Tuesday, August 02, 2011

Pop Music Ramble

Years ago (and for 12 years), I worked as the classical music director for a college radio station. My job was to program the classical music, which ran from 8 to 12 every morning, and to teach novice students (who often didn't have the least bit of interest in classical music, but wanted to be on the radio) how to speak properly, pronounce "foreign" names properly, how to flip records (yes, we used turntables back then), and to begin to understand something about the music that they were playing.

I remember one of my students saying something like, "Some of this music actually has a beat to it." I was puzzled by her comment. Of course music has a "beat" to it. That's what I call rhythm and/or meter. But I came to understand that "beat" means something different in pop music from what it means in music of the "non-pop." (Insert your own Clemens-non-papa joke here.) I realized that conforming to a established "beat" is one of the essential elements involved in writing successful 21st-century pop music.

The pop song When You Make Love To Me (Don't Make Believe) that Jascha Heifetz wrote under the pseudonym of Jim Hoyl, is an appropriate mixture of Jerome Kern and George Gershwin. There's nothing in it that sounds truly original, but something that is too original can never be an instant hit. The melodic and harmonic material of a successful pop song is already familiar the first time you hear it. It's like a cupcake. It's small, predictable in form, and calls attention to itself by its decoration (its lyrics), and perhaps a bit of surprise filling inside (which is also usually made of a rich and recognizable substance).

The performance of a pop song is tremendously important. All forms (or "covers") of Ben Folds' "The Luckiest" pale in comparison to his performance. If Bing Crosby hadn't recorded "Jim Hoyl's" song, it might have never become a hit (the Crosby recording is unfortunately not available on YouTube). Pop songs are almost always connected with a performer. In the case of Folds, the performer is the composer.

I got on this ramble after listening to a podcast on "The Story"," about a project called Eight in Eight where Folds, Amanda Palmer, Neil Gaman, and Damian Kulash set out to write and record eight songs in eight hours (they completed six songs in twelve hours). They wrote the lyrics for the songs with the help of their fans, who gave them ideas by way of twitter, but their clever lyricist did most of the actual writing work. The result is a bunch of songs with clever lyrics and melodies and harmonic progressions that I would consider (I didn't hear everything--only what was in the podcast) mainly derivative. Without the words I doubt I would be able to identify the music I heard as anything different from the scores of well-put-together pop songs (and I suppose I mean "indie" pop songs) from the first decade of the 21st century and the last years of the 20th. Still, these people are good musicians, and they have succeeded in doing what they set out to do.
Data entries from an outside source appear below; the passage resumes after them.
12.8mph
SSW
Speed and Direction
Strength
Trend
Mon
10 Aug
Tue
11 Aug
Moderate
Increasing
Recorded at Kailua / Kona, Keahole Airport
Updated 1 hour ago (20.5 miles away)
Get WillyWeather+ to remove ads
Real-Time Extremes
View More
I suppose that one difference between contemporary "pop" music and contemporary "classical" music, is that "classical" composers try to make music that is original from a melodic or harmonic perspective. Originality, when it comes to music, is, of course, a near impossibility, but "classical" composers fight the urge to do something that has been done before (at least I do), and pop music composers seem to embrace established traditions and flex their creative muscles by dressing their music up with their own "twists" (or decking them with attractive lyrical "frosting"). Originality in pop music does pop up now and again, but it doesn't seem to be the "rule." And there are also not-necessarily-original pop songs that I would consider excellent music.
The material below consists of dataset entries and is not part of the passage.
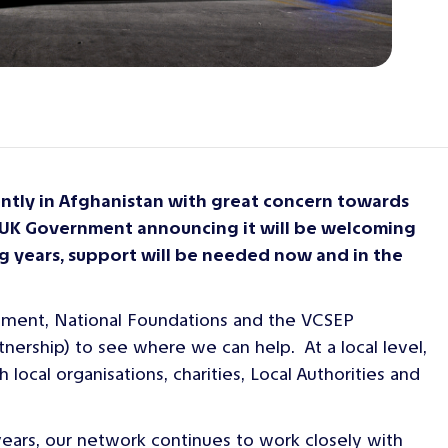
ently in Afghanistan with great concern towards
e UK Government announcing it will be welcoming
g years, support will be needed now and in the
ernment, National Foundations and the VCSEP
ership) to see where we can help. At a local level,
ocal organisations, charities, Local Authorities and
 years, our network continues to work closely with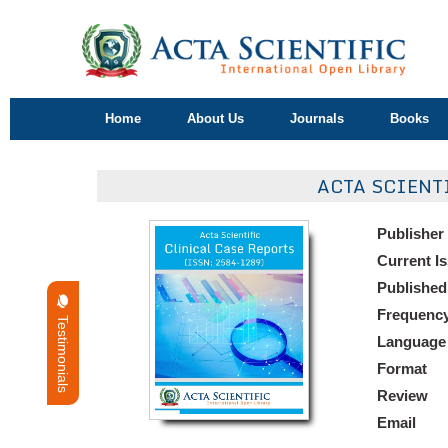
Home
About Us
Journals
Books
ACTA SCIENT
Publisher
Current I
Published
Frequenc
Testimonials
Language
Format
Review
Email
Before there was pop music as we know it, what we call "classical" music followed formulas of the day. There are countless pieces of Renaissance "wallpaper" music that you have to wade through in order to get to something truly original (but it's always worth the wade). It's the same with Baroque music, only more so, because more of it was published. Originality in the Classical Period was proportionally scarce. Haydn and Mozart couldn't help being original, but perhaps their music was embraced by the larger world because of its quality, and not because of its originality. Perhaps it was with Beethoven and then with the rise of music criticism that originality began to be prized in "intellectual" circles. Some people "got" late Beethoven, and some people didn't.
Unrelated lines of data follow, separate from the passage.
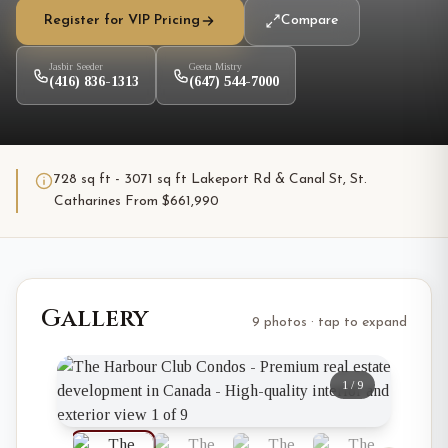
Register for VIP Pricing
Compare
Jasbir Seeder
Geeta Mistry
(416) 836-1313
(647) 544-7000
728 sq ft - 3071 sq ft Lakeport Rd & Canal St, St.
Catharines From $661,990
Gallery
9 photos · tap to expand
1
/
9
This is just a ramble, and I'm sure I'm not saying anything new, so I'll stop now.

3 comments:

pop music said...

My daughter wants to participate in a music show completion and she’s really very confused about a song which she want to sing in front of audience. I suggest her for pop music; you can also suggest me which music is best in live shows.

Michael Leddy said...

How about something from Spamalot? That would seem well-suited to your daughter.

Michael Leddy said...

How about something from Spamalot?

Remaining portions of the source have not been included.